3. The vane pump according to claim 1, wherein

a partition portion is provided between the turning passage and the communication passage, the partition portion being configured to partition the turning passage and the communication passage in the rotation-axis direction.

4. A vane pump, comprising:

a rotor configured to be rotationally driven;

a plurality of vanes provided so as to be capable of freely reciprocating in a radial direction with respect to the rotor;

a cam ring having an inner circumference cam face on which tip end portions of the plurality of vanes slide with rotation of the rotor;

a body having an accommodating portion for accommodating the rotor and the cam ring;

a cover attached to the body to close the accommodating portion;

pump chambers formed by the rotor, the cam ring, and the adjacent vanes;

a first suction port configured to guide working fluid to the pump chambers, the working fluid being guided by a suction passage provided in the body;

a second suction port configured to guide the working fluid to the pump chambers, the working fluid being guided from the suction passage through a communication passage provided in the cover or the body;

a return passage to which excessive fluid is guided, the excessive fluid being derived from the working fluid discharged from the pump chambers; and

a plate member arranged between the communication passage and the pump chambers, wherein

the return passage has: an axial direction passage through which the excessive fluid flows along a rotation-axis direction of the rotor at an outer side of the cam ring in a radial direction; and a turning passage configured to reverse the excessive fluid towards the second suction port, the excessive fluid being guided through the axial direction passage,

the plate member is provided with a cut-out portion, the cut-out portion opening at an outer circumferential surface of the plate member, and the cut-out portion penetrating through between both end surfaces of the plate member,

the second suction port has a side port formed by the cut-out portion of the plate member, and

the turning passage is configured to reverse the working fluid towards the side port, the working fluid being guided by the axial direction passage.
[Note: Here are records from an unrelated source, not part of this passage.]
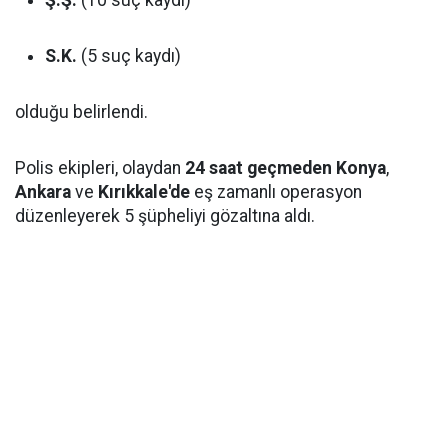
S.K.
(5 suç kaydı)
olduğu belirlendi.
Polis ekipleri, olaydan
24 saat geçmeden
Konya
,
Ankara
ve
Kırıkkale'de
eş zamanlı operasyon
düzenleyerek 5 şüpheliyi gözaltına aldı.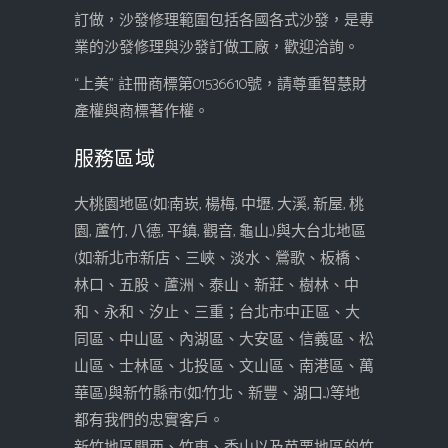
訂做，沙發修理範圍包括各國各式沙發，是專
業的沙發修理與沙發訂做工廠，歡迎洽詢。
“上美” 註冊商標第01536610號，請尊重智慧財
產權與商標著作權。
服務區域
大桃園地區(如:南崁, 楊梅, 中壢, 大溪, 新屋, 桃
園, 蘆竹, 八德, 平鎮, 觀音, 龜山...)與大台北地區
(如:新北市:新店、三峽、淡水、鶯歌、板橋、
林口、五股、蘆洲、泰山、新莊、樹林、中
和、永和、汐止、三重；台北市:中正區、大
同區、中山區、內湖區、大安區、信義區、松
山區、士林區、北投區、文山區、南港區、萬
華區)與新竹縣市(如:竹北、新豐、湖口...)等地
都有我們的忠實客戶。
新竹地區關西、竹東、香山以及苗栗地區的竹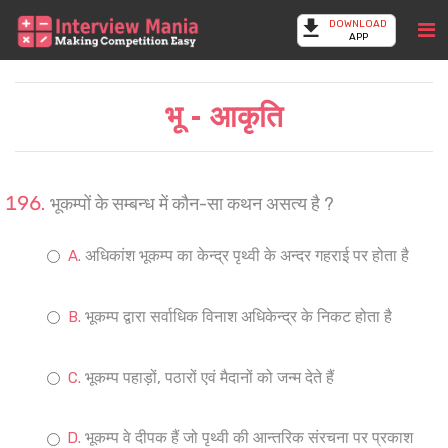
DOWNLOAD
APP
भू - आकृति
भूकम्पों के सम्बन्ध में कौन-सा कथन असत्य है ?
अधिकांश भूकम्प का केन्द्र पृथ्वी के अन्दर गहराई पर होता है
भूकम्प द्वारा सर्वाधिक विनाश अधिकेन्द्र के निकट होता है
भूकम्प पहाड़ों, पठारों एवं मैदानों को जन्म देते हैं
भूकम्प वे दीपक हैं जो पृथ्वी की आन्तरिक संरचना पर प्रकाश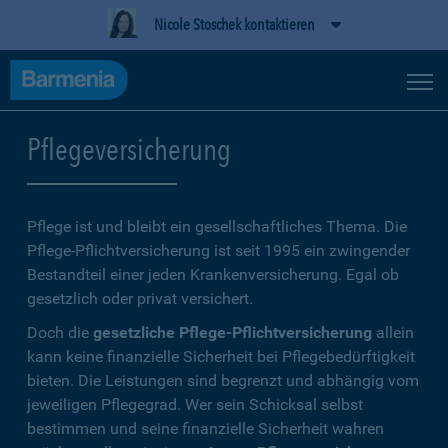
Nicole Stoschek kontaktieren
Pflegeversicherung
Pflege ist und bleibt ein gesellschaftliches Thema. Die
Pflege-Pflichtversicherung ist seit 1995 ein zwingender
Bestandteil einer jeden Krankenversicherung. Egal ob
gesetzlich oder privat versichert.
Doch die
gesetzliche Pflege-Pflichtversicherung
allein
kann keine finanzielle Sicherheit bei Pflegebedürftigkeit
bieten. Die Leistungen sind begrenzt und abhängig vom
jeweiligen Pflegegrad. Wer sein Schicksal selbst
bestimmen und seine finanzielle Sicherheit wahren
5. A vane pump, comprising:

a rotor configured to be rotationally driven;

a plurality of vanes provided so as to be capable of freely reciprocating in a radial direction with respect to the rotor;

a cam ring having an inner circumference cam face on which tip end portions of the plurality of vanes slide with rotation of the rotor;

a body having an accommodating portion for accommodating the rotor and the cam ring;

a cover attached to the body to close the accommodating portion;

pump chambers formed by the rotor, the cam ring, and the adjacent vanes;

a first suction port configured to guide working fluid to the pump chambers, the working fluid being guided by a suction passage provided in the body;

a second suction port configured to guide the working fluid to the pump chambers, the working fluid being guided from the suction passage through a communication passage provided in the cover or the body; and

a return passage to which excessive fluid is guided, the excessive fluid being derived from the working fluid discharged from the pump chambers, wherein

the return passage has: an axial direction passage through which the excessive fluid flows along a rotation-axis direction of the rotor at an outer side of the cam ring in a radial direction; and a turning passage configured to reverse the excessive fluid towards the second suction port, the excessive fluid being guided through the axial direction passage, and

a partition portion is provided between the turning passage and the communication passage, the partition portion being configured to partition the turning passage and the communication passage in the rotation-axis direction.